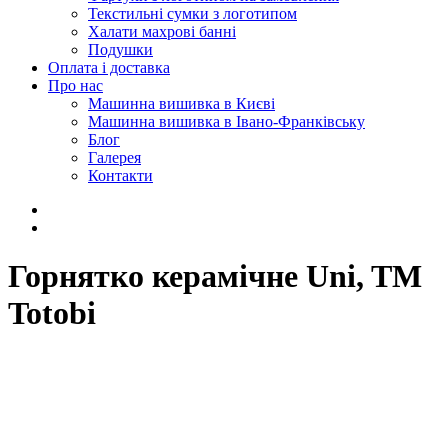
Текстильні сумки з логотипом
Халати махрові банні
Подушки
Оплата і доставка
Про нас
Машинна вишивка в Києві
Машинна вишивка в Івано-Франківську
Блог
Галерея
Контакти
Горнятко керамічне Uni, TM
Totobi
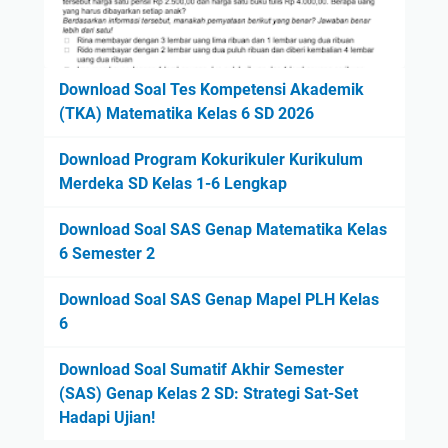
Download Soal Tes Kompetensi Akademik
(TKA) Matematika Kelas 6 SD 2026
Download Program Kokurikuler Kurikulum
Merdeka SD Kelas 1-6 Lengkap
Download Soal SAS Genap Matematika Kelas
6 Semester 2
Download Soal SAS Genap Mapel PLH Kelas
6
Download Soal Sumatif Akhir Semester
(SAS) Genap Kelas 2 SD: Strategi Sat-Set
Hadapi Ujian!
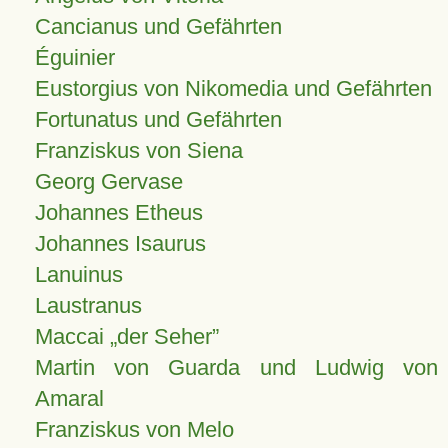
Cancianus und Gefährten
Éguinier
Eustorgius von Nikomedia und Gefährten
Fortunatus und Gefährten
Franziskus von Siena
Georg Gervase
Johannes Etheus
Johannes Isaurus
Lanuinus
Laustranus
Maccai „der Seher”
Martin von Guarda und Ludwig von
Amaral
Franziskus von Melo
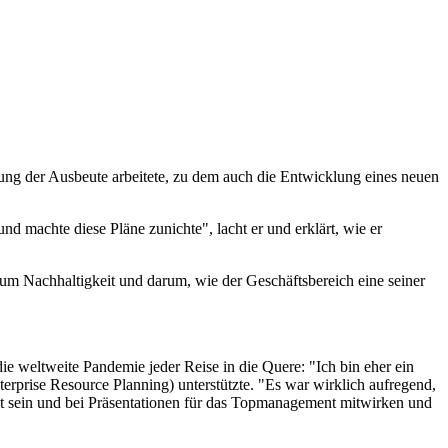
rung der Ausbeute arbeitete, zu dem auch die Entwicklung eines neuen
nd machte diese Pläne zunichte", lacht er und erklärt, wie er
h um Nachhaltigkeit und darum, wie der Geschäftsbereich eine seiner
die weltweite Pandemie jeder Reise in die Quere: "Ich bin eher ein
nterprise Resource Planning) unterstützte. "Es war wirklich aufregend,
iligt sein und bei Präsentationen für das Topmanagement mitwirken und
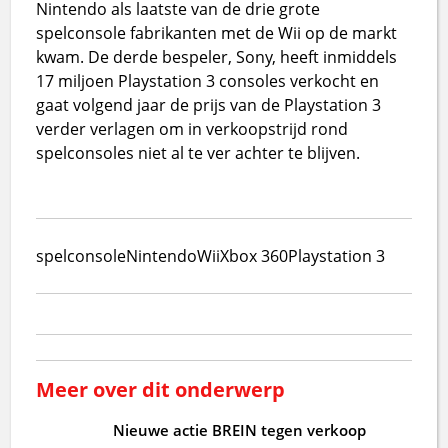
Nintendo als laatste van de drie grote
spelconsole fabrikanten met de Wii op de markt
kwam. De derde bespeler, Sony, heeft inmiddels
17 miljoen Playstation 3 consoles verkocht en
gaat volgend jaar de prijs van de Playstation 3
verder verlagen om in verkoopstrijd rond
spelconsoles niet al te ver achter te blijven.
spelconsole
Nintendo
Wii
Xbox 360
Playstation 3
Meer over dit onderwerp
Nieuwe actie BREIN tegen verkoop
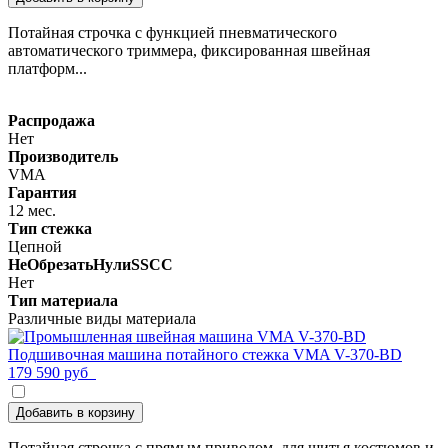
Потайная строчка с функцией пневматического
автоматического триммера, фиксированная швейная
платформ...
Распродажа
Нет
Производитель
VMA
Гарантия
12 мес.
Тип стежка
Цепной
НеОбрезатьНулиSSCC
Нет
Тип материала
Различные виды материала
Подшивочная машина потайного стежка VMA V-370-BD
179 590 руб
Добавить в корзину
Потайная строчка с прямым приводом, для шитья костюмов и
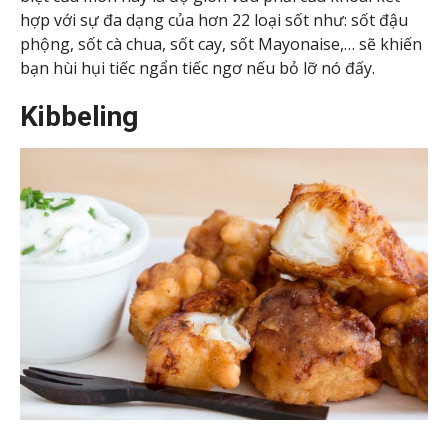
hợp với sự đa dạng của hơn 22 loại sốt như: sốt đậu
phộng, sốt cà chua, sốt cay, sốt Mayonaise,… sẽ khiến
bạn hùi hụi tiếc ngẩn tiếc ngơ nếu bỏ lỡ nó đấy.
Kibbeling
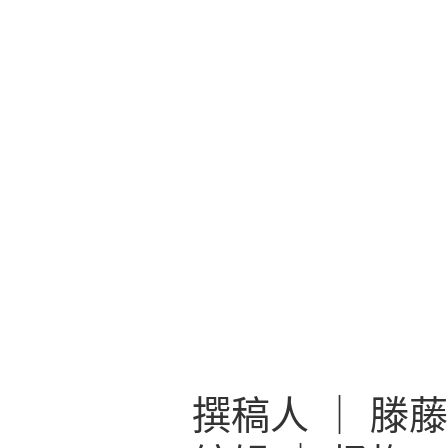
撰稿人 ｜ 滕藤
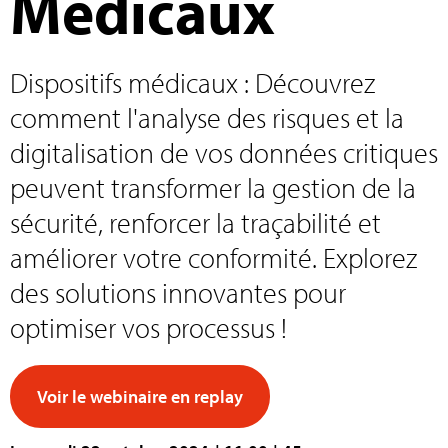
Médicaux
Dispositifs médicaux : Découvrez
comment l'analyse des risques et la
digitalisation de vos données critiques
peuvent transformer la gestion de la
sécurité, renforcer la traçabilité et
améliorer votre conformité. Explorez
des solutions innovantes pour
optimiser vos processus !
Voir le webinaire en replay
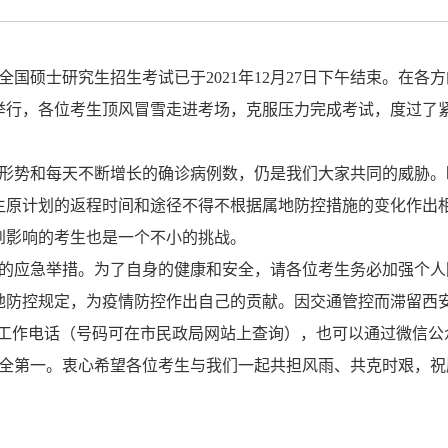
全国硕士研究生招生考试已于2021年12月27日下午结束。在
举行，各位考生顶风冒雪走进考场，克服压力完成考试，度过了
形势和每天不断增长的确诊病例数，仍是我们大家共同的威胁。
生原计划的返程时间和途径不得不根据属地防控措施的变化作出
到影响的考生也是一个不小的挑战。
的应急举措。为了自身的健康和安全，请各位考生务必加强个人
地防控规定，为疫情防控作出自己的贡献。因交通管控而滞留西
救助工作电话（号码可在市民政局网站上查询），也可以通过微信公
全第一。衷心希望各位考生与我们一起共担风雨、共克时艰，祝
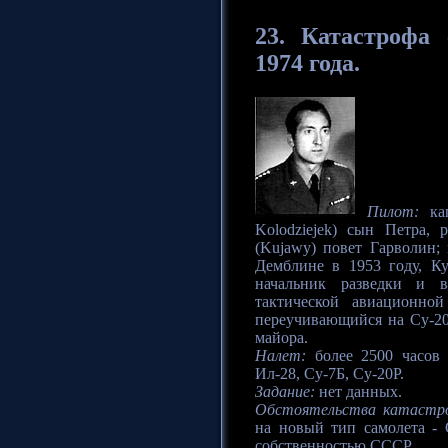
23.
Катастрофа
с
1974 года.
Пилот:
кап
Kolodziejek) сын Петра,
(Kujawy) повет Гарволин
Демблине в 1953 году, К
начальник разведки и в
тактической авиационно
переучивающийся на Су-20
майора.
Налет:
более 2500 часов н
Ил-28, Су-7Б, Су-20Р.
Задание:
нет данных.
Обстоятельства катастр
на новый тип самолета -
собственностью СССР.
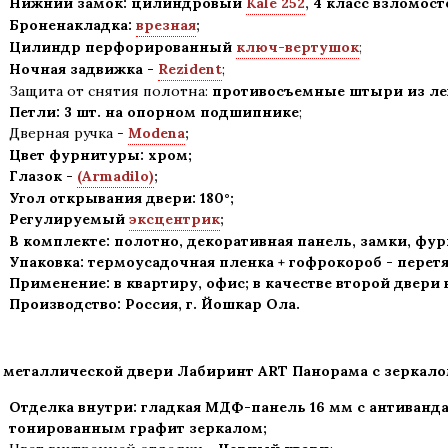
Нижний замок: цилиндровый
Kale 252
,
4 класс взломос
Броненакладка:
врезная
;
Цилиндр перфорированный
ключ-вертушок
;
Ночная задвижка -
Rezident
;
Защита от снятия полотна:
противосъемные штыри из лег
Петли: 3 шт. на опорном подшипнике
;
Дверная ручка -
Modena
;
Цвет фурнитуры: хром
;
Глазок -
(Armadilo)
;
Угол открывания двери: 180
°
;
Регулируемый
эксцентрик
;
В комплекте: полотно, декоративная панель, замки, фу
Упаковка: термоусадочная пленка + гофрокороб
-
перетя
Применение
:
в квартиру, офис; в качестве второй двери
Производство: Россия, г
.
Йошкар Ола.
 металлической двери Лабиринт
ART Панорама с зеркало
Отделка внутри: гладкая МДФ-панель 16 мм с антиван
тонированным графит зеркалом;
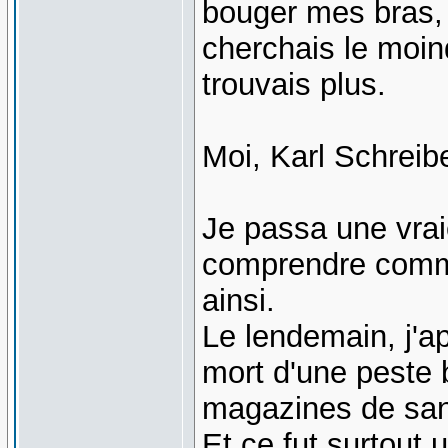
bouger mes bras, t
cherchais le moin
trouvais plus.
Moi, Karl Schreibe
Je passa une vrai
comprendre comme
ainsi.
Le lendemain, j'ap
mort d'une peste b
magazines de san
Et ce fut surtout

******************************

- _About this exercise_
Nothing but an exact copy belongs in the answer: the lines from the top of the records through the line containing "Georg Gervase", minus the pictures.

- _Solution for this exercise_
Текстильні сумки з логотипом
Халати махрові банні
Подушки
Оплата і доставка
Про нас
Машинна вишивка в Києві
Машинна вишивка в Івано-Франківську
Блог
Галерея
Контакти
Горнятко керамічне Uni, TM
Totobi
Download Soal Tes Kompetensi Akademik
(TKA) Matematika Kelas 6 SD 2026
Download Program Kokurikuler Kurikulum
Merdeka SD Kelas 1-6 Lengkap
Download Soal SAS Genap Matematika Kelas
6 Semester 2
Download Soal SAS Genap Mapel PLH Kelas
6
Download Soal Sumatif Akhir Semester
(SAS) Genap Kelas 2 SD: Strategi Sat-Set
Hadapi Ujian!
Cancianus und Gefährten
Éguinier
Eustorgius von Nikomedia und Gefährten
Fortunatus und Gefährten
Franziskus von Siena
Georg Gervase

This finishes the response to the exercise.